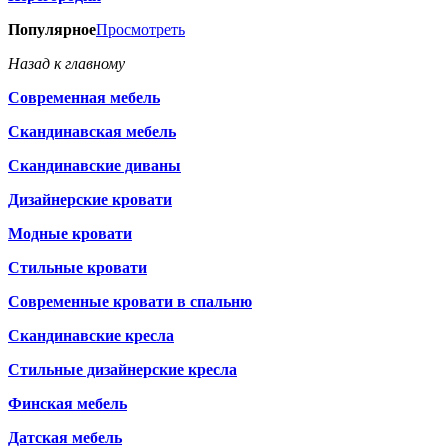
Популярное
Просмотреть
Назад к главному
Современная мебель
Скандинавская мебель
Скандинавские диваны
Дизайнерские кровати
Модные кровати
Стильные кровати
Современные кровати в спальню
Скандинавские кресла
Стильные дизайнерские кресла
Финская мебель
Датская мебель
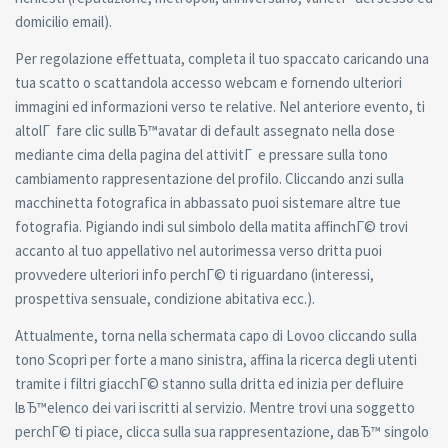
domicilio email).
Per regolazione effettuata, completa il tuo spaccato caricando una
tua scatto o scattandola accesso webcam e fornendo ulteriori
immagini ed informazioni verso te relative. Nel anteriore evento, ti
altolГ fare clic sullвЂ™avatar di default assegnato nella dose
mediante cima della pagina del attivitГ e pressare sulla tono
cambiamento rappresentazione del profilo. Cliccando anzi sulla
macchinetta fotografica in abbassato puoi sistemare altre tue
fotografia. Pigiando indi sul simbolo della matita affinchГ© trovi
accanto al tuo appellativo nel autorimessa verso dritta puoi
provvedere ulteriori info perchГ© ti riguardano (interessi,
prospettiva sensuale, condizione abitativa ecc.).
Attualmente, torna nella schermata capo di Lovoo cliccando sulla
tono Scopri per forte a mano sinistra, affina la ricerca degli utenti
tramite i filtri giacchГ© stanno sulla dritta ed inizia per defluire
lвЂ™elenco dei vari iscritti al servizio. Mentre trovi una soggetto
perchГ© ti piace, clicca sulla sua rappresentazione, daвЂ™ singolo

++++++++++

Verbatim reproduction of every entry is needed, with the images left out.

Популярное
Просмотреть
Назад к главному
Современная мебель
Скандинавская мебель
Скандинавские диваны
Дизайнерские кровати
Модные кровати
Стильные кровати
Современные кровати в спальню
Скандинавские кресла
Стильные дизайнерские кресла
Финская мебель
Датская мебель
domicilio email).
Per regolazione effettuata, completa il tuo spaccato caricando una
tua scatto o scattandola accesso webcam e fornendo ulteriori
immagini ed informazioni verso te relative. Nel anteriore evento, ti
altolГ fare clic sullвЂ™avatar di default assegnato nella dose
mediante cima della pagina del attivitГ e pressare sulla tono
cambiamento rappresentazione del profilo. Cliccando anzi sulla
macchinetta fotografica in abbassato puoi sistemare altre tue
fotografia. Pigiando indi sul simbolo della matita affinchГ© trovi
accanto al tuo appellativo nel autorimessa verso dritta puoi
provvedere ulteriori info perchГ© ti riguardano (interessi,
prospettiva sensuale, condizione abitativa ecc.).
Attualmente, torna nella schermata capo di Lovoo cliccando sulla
tono Scopri per forte a mano sinistra, affina la ricerca degli utenti
tramite i filtri giacchГ© stanno sulla dritta ed inizia per defluire
lвЂ™elenco dei vari iscritti al servizio. Mentre trovi una soggetto
perchГ© ti piace, clicca sulla sua rappresentazione, daвЂ™ singolo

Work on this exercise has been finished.